Comparison
Release Passport vs Argo Rollouts and Flagger
Argo Rollouts and Flagger manage progressive delivery and traffic shifts. Release Passport decides whether a release should start, continue as canary, hold for missing evidence, or recommend rollback based on policy and runtime facts.
Argo Rollouts / Flagger
What the existing tool should keep doing.
It does not shift traffic or manage Kubernetes rollout objects.
It does not replace analysis templates, metric providers, or rollback commands.
It does not claim a canary eliminates production risk.
Release Passport
What Release Passport adds.
Pre-rollout evidence checks across artifact provenance, GitOps sync, runtime health, and rollback readiness.
A durable release-level decision record independent of any single rollout controller.
Customer-scoped connectors instead of broad cluster scans.
Clear operator reasons when a rollout should hold or roll back.
How to use them together.
Let Argo Rollouts or Flagger control traffic, analysis runs, and rollback mechanics.
Run Release Passport before the rollout starts and during watch windows when policy requires it.
Feed rollout status, analysis results, previous revision, metrics, and incident state into the passport.
Use ALLOW_WITH_CANARY when policy permits progressive rollout with explicit watch constraints.
Recommended release flow.
- 1CI renders manifests and records source SHA plus image digest.
- 2Release Passport checks readiness and returns ALLOW, ALLOW_WITH_CANARY, REQUIRE_APPROVAL, HOLD, BLOCK, or ROLLBACK_RECOMMENDED according to policy.
- 3Argo Rollouts or Flagger executes traffic progression.

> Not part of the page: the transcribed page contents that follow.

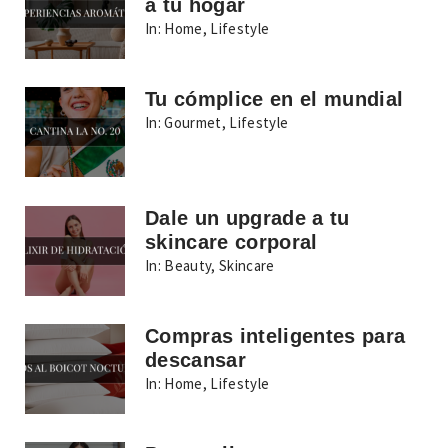
a tu hogar
In:
Home
,
Lifestyle
Tu cómplice en el mundial
In:
Gourmet
,
Lifestyle
Dale un upgrade a tu
skincare corporal
In:
Beauty
,
Skincare
Compras inteligentes para
descansar
In:
Home
,
Lifestyle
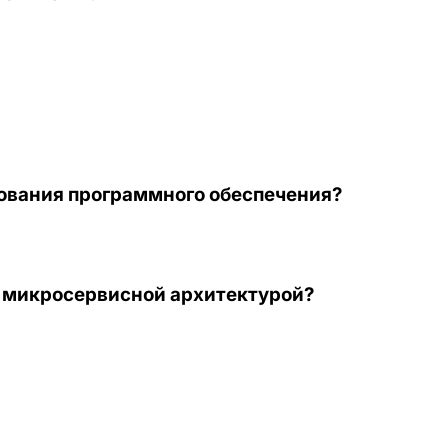
ования программного обеспечения?
и микросервисной архитектурой?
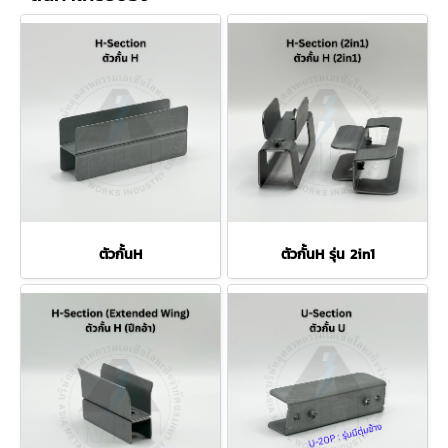
ตัวกั้นH
ตัวกั้นH รุ่น 2in1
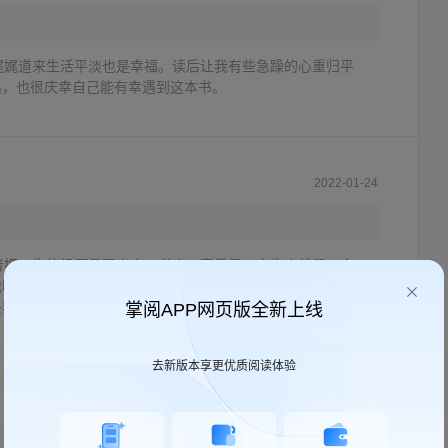
娓娓道来生活平淡也是幸福。读后让我有些急躁的心重归平
出，也很庆幸自己能有幸遇到这本书。
2022-01-24
者把一生的经历呈现出来。书中一直重复，人生来就是一个
我明白了这么多年困扰我的问题。为什么我们在物质丰富的今
是我们渴望的太多，想要的太多，喜欢攀比。拼命努力为了证
掌阅APP网页版全新上线
没问过自己的心，到底想要的是什么。无非就是简单的一日三
。一间卧室。一份热爱有价值的爱好。仅此而已。人间值得。
去新版本享更优质阅读体验
2021-06-11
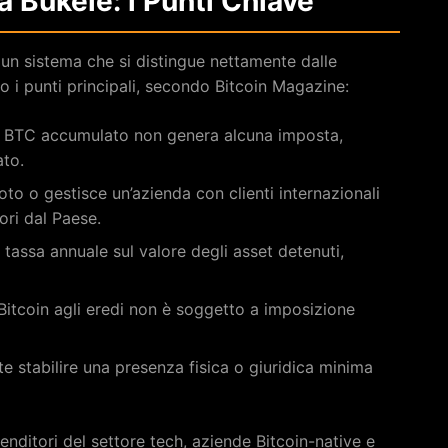
 Bukele: i Punti Chiave
 un sistema che si distingue nettamente dalle
 i punti principali, secondo Bitcoin Magazine:
e BTC accumulato non genera alcuna imposta,
ato.
oto o gestisce un’azienda con clienti internazionali
ori dal Paese.
 tassa annuale sul valore degli asset detenuti,
e Bitcoin agli eredi non è soggetto a imposizione
nte stabilire una presenza fisica o giuridica minima
enditori del settore tech, aziende Bitcoin-native e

- 4A follow-up gate records watch-window evidence and rollback recommendation if signals degrade.
Boundary check.
Customer installs run the self-hosted console, API, worker, CLI gate path, scoped connectors, RBAC, audit log, retention controls, signed artifacts, and provenance checks. Owner checkout, payment, license issuance, and package entitlement administration stay outside the customer runtime.